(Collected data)
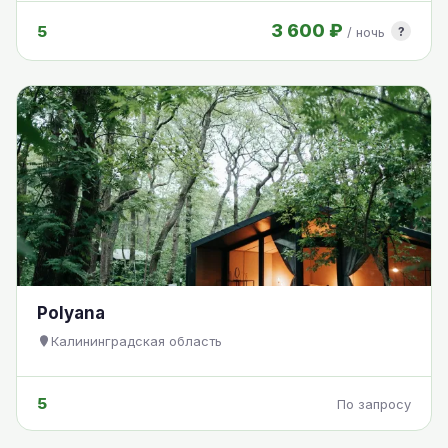
3 600 ₽
5
?
/ ночь
Polyana
Калининградская область
5
По запросу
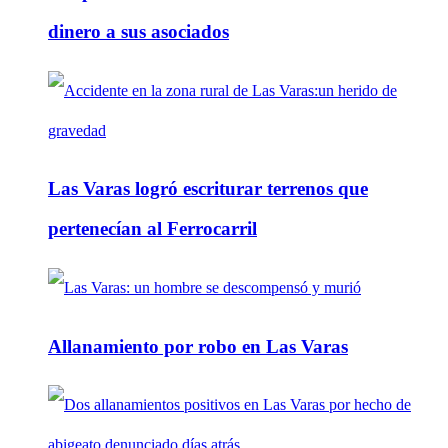
dinero a sus asociados
Las Varas logró escriturar terrenos que
pertenecían al Ferrocarril
Allanamiento por robo en Las Varas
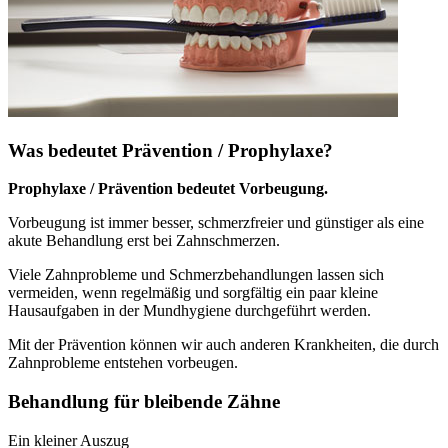
Was bedeutet Prävention / Prophylaxe?
Prophylaxe / Prävention bedeutet Vorbeugung.
Vorbeugung ist immer besser, schmerzfreier und günstiger als eine
akute Behandlung erst bei Zahnschmerzen.
Viele Zahnprobleme und Schmerzbehandlungen lassen sich
vermeiden, wenn regelmäßig und sorgfältig ein paar kleine
Hausaufgaben in der Mundhygiene durchgeführt werden.
Mit der Prävention können wir auch anderen Krankheiten, die durch
Zahnprobleme entstehen vorbeugen.
Behandlung für bleibende Zähne
Ein kleiner Auszug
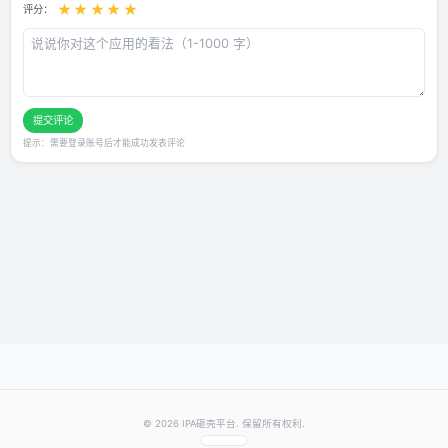
用户评论
还没有评论，快来抢沙发～
发表你的评价
★
★
★
★
★
评分：
提交评论
提示：需要登录账号后才能成功发表评论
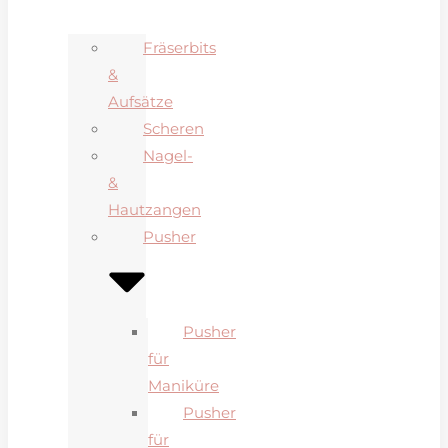
Fräserbits
&
Aufsätze
Scheren
Nagel-
&
Hautzangen
Pusher
Pusher
für
Maniküre
Pusher
für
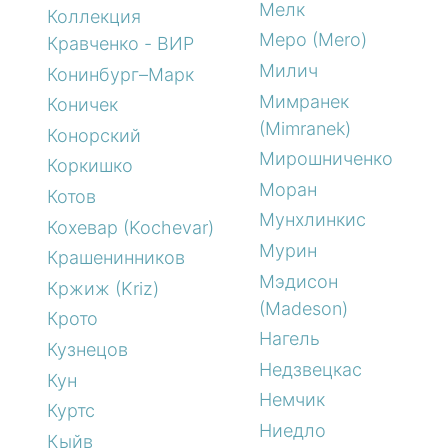
Мелк
Коллекция
Меро (Mero)
Кравченко - ВИР
Милич
Конинбург–Марк
Мимранек
Коничек
(Mimranek)
Конорский
Мирошниченко
Коркишко
Моран
Котов
Мунхлинкис
Кохевар (Kochevar)
Мурин
Крашенинников
Мэдисон
Кржиж (Kriz)
(Madeson)
Крото
Нагель
Кузнецов
Недзвецкас
Кун
Немчик
Куртс
Ниедло
Кыйв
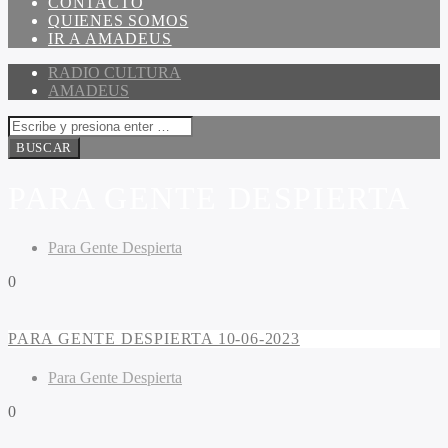
CONTACTO
QUIENES SOMOS
IR A AMADEUS
RADIO CULTURA
AMADEUS
PARA GENTE DESPIERTA
Para Gente Despierta
0
PARA GENTE DESPIERTA 10-06-2023
Para Gente Despierta
0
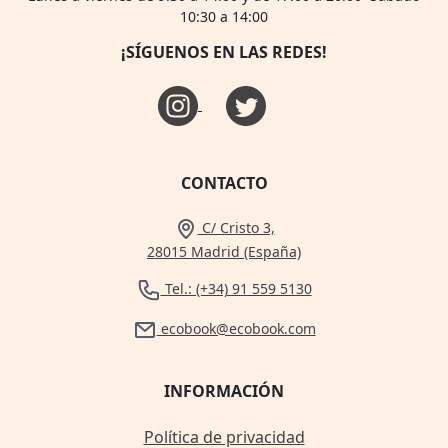
10:30 a 14:00
¡SÍGUENOS EN LAS REDES!
CONTACTO
C/ Cristo 3,
28015 Madrid (España)
Tel.: (+34) 91 559 5130
ecobook@ecobook.com
INFORMACIÓN
Política de privacidad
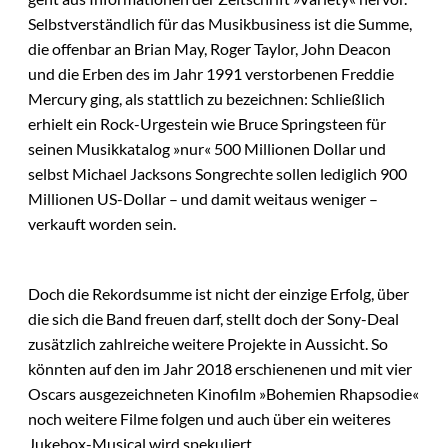
Selbstverständlich für das Musikbusiness ist die Summe,
die offenbar an Brian May, Roger Taylor, John Deacon
und die Erben des im Jahr 1991 verstorbenen Freddie
Mercury ging, als stattlich zu bezeichnen: Schließlich
erhielt ein Rock-Urgestein wie Bruce Springsteen für
seinen Musikkatalog »nur« 500 Millionen Dollar und
selbst Michael Jacksons Songrechte sollen lediglich 900
Millionen US-Dollar – und damit weitaus weniger –
verkauft worden sein.
Doch die Rekordsumme ist nicht der einzige Erfolg, über
die sich die Band freuen darf, stellt doch der Sony-Deal
zusätzlich zahlreiche weitere Projekte in Aussicht. So
könnten auf den im Jahr 2018 erschienenen und mit vier
Oscars ausgezeichneten Kinofilm »Bohemien Rhapsodie«
noch weitere Filme folgen und auch über ein weiteres
Jukebox-Musical wird spekuliert.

Instructions for the task = An exact restatement of the lines from the one with "und die Erben" through the last line of the data is the only acceptable answer.

Response box =
und die Erben des im Jahr 1991 verstorbenen Freddie
Mercury ging, als stattlich zu bezeichnen: Schließlich
erhielt ein Rock-Urgestein wie Bruce Springsteen für
seinen Musikkatalog »nur« 500 Millionen Dollar und
selbst Michael Jacksons Songrechte sollen lediglich 900
Millionen US-Dollar – und damit weitaus weniger –
verkauft worden sein.
Doch die Rekordsumme ist nicht der einzige Erfolg, über
die sich die Band freuen darf, stellt doch der Sony-Deal
zusätzlich zahlreiche weitere Projekte in Aussicht. So
könnten auf den im Jahr 2018 erschienenen und mit vier
Oscars ausgezeichneten Kinofilm »Bohemien Rhapsodie«
noch weitere Filme folgen und auch über ein weiteres
Jukebox-Musical wird spekuliert.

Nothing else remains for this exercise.